L’histoire des êtres et des hommes nous montre le rapport particulier entre l’individu et son milieu. Le nouveau-né a besoin de quelqu’un de la même façon qu’il a besoin de nourriture.

C’est ce quelqu’un qui va marquer une empreinte sur le corps du nourrisson de telle façon que se constitue une première distinction entre un dedans sécurisant et un dehors inquiétant où se situent les autres, les étrangers.

C’est ce qui a été nommé par Bowlby la pulsion d’attachement.

La pulsion d’emprise s’effectue grâce à la médiation du premier objet pour distinguer ce qui, dans l’étranger, est bon ou mauvais (à fuir ou à aimer).

Cette double polarité de la pulsion va constituer le champ des échanges entre soi et l’autre et c’est là, précisément, que se situe la spécificité de la relation en psychomotricité.

Car l’agent de cet ensemble bipolaire sensorialité/affectivité est la motricité (le cri appelle l’objet) et celle-ci a une fonction de décharge pulsionnelle que nous gardons toute notre vie dans notre relation à autrui.

Le sujet naît donc à la connaissance de lui-même par la relation qu’il établit entre son propre corps et autrui et c’est par la répétition des expériences que l’enfant apprend que son plaisir dépend d’un autre.

C’est grâce à l’objet transitionnel que la séparation physique devient supportable car l’enfant déplace vers l’espace psychique ce qu’il vivait au départ entièrement avec le corps. L’interface psy- de la psychomotricité se situe donc dans ce que Winnicott a nommé l’espace transitionnel.

Bien entendu, il y a un dosage de l’emprise qui permet la limite du rapport corps à corps, qui permet de ne pas rester collé au corps de l’autre et ce n’est qu’après cette mise à distance des corps que se structure la construction de l’identité de l’enfant.

C’est à ce point précis que s’inscrit une éthique du corps en psychomotricité car il s’agit bien là d’un impératif catégorique au sens kantien du terme.
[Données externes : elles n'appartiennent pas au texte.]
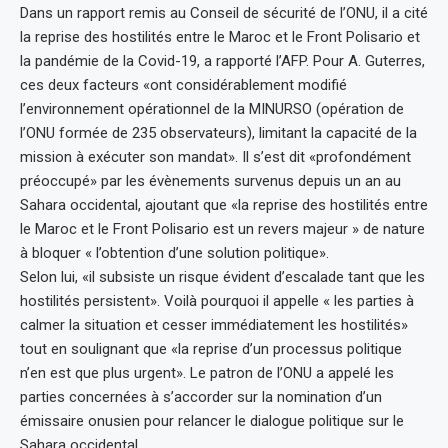
Dans un rapport remis au Conseil de sécurité de l’ONU, il a cité
la reprise des hostilités entre le Maroc et le Front Polisario et
la pandémie de la Covid-19, a rapporté l’AFP. Pour A. Guterres,
ces deux facteurs «ont considérablement modifié
l’environnement opérationnel de la MINURSO (opération de
l’ONU formée de 235 observateurs), limitant la capacité de la
mission à exécuter son mandat». Il s’est dit «profondément
préoccupé» par les évènements survenus depuis un an au
Sahara occidental, ajoutant que «la reprise des hostilités entre
le Maroc et le Front Polisario est un revers majeur » de nature
à bloquer « l’obtention d’une solution politique».
Selon lui, «il subsiste un risque évident d’escalade tant que les
hostilités persistent». Voilà pourquoi il appelle « les parties à
calmer la situation et cesser immédiatement les hostilités»
tout en soulignant que «la reprise d’un processus politique
n’en est que plus urgent». Le patron de l’ONU a appelé les
parties concernées à s’accorder sur la nomination d’un
émissaire onusien pour relancer le dialogue politique sur le
Sahara occidental.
Au terme de ce travail sur l’éthique, la responsabilité et la psychomotricité je voudrais dire qu’il serait urgent de repenser les indications de la thérapie psychomotrice dans les équipes institutionnelles de telle façon que les psychomotriciens puissent faire leur travail dans le cadre strict que leur profession leur assigne.

Dans ce sens,

Sur le plan institutionnel
Se trouver dans des conditions de travail respectant les règles éthiques du cadre professionnel :
  • Règles spatiales
    Avoir une salle de psychomotricité réservée à cet usage.
  • Règles temporelles
    Ne pas tolérer l’irruption inopinée de qui que ce soit pendant les séances.
  • Devoir de parole
    Rendre compte de son travail en réunion de synthèse ce qui revient à dire oser prendre la parole pour y être entendu.
    Savoir et dire que la psychomotricité n’est ni bonne ni utile pour tous (ce qui revient à poser le problème des indications inadéquates).
Sur le plan personnel
Compléter et mettre à jour sa formation professionnelle par des formations corporelles et des groupes de réflexion sur son travail.
Sur le plan relationnel, dans le cadre des séances
Poser les limites et les interdits corporels.
Conduire les enfants vers une symbolisation nécessaire dans le respect de soi-même et d’autrui.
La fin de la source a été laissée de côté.